Hybrid wood + gas pizza oven does starting with gas and finishing with wood actu...
Top Answer/Comment:
Does the gas assist actually save meaningful time getting to 700°F+?
Absolutely. For one thing, a hardwood fire takes kind of a while to build up; but actually, much of the time saved is instead a matter of construction. Conventional wood-fired ovens are built to have a monumentally large thermal mass so that they can cook bread with the retained heat (the fire having been removed before baking begins). An oven designed to be continuously heated by a gas flame doesn't need that, so lower thermal mass and a quicker temperature rise.

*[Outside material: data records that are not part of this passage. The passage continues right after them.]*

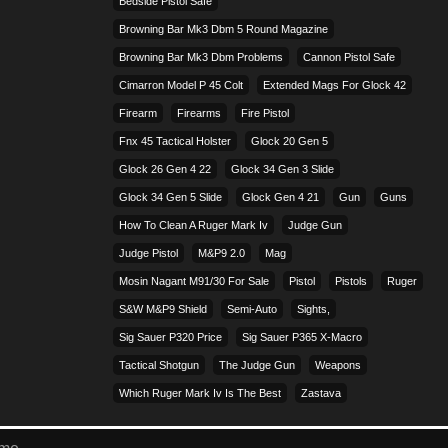
Bedside Pistol Safe
Browning Bar Mk3 Dbm 5 Round Magazine
Browning Bar Mk3 Dbm Problems
Cannon Pistol Safe
Cimarron Model P 45 Colt​
Extended Mags For Glock 42
Firearm
Firearms
Fire Pistol
Fnx 45 Tactical Holster
Glock 20 Gen 5
Glock 26 Gen 4 22
Glock 34 Gen 3 Slide
Glock 34 Gen 5 Slide
Glock Gen 4 21
Gun
Guns
How To Clean A Ruger Mark Iv
Judge Gun
Judge Pistol
M&p9 2.0
Mag
Mosin Nagant M91/30 For Sale
Pistol
Pistols
Ruger
S&w M&p9 Shield
Semi-Auto
Sights,
Sig Sauer P320 Price
Sig Sauer P365 X-Macro
Tactical Shotgun
The Judge Gun
Weapons
Which Ruger Mark Iv Is The Best
Zastava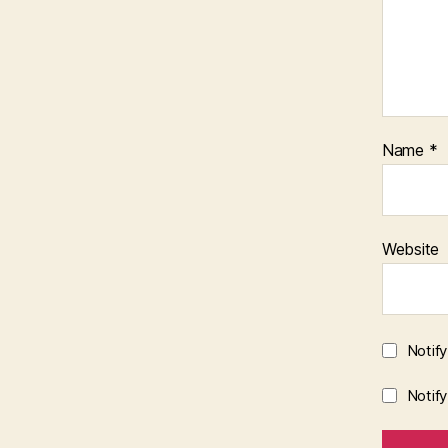
Name
*
Website
Notif
Notif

do you still get real wood-fired flavor
Hm. A properly functioning wood-fired pizza oven pulls clean air in from the front, over the oven floor and then over the burning logs in the back; the heated air, along with the combustion products, then sweeps upwards, forwards over the arch of the oven, and out the chimney. The smoke is never really in contact with the pizza, and pizzas from a wood-fired oven don't really have a wood-smoke taste; they are cooked by the conductive heat of the oven floor and the radiant heat of the oven dome, not by the convective heat of the smoke. Any smoky character in the pizza comes from the pyrolysis of the food itself.
So yes, you still get "wood-fired flavor", but in a vacuous sense: wood-fired pizza is not flavored with wood smoke. In that sense, the "hybrid" thing is a gimmick.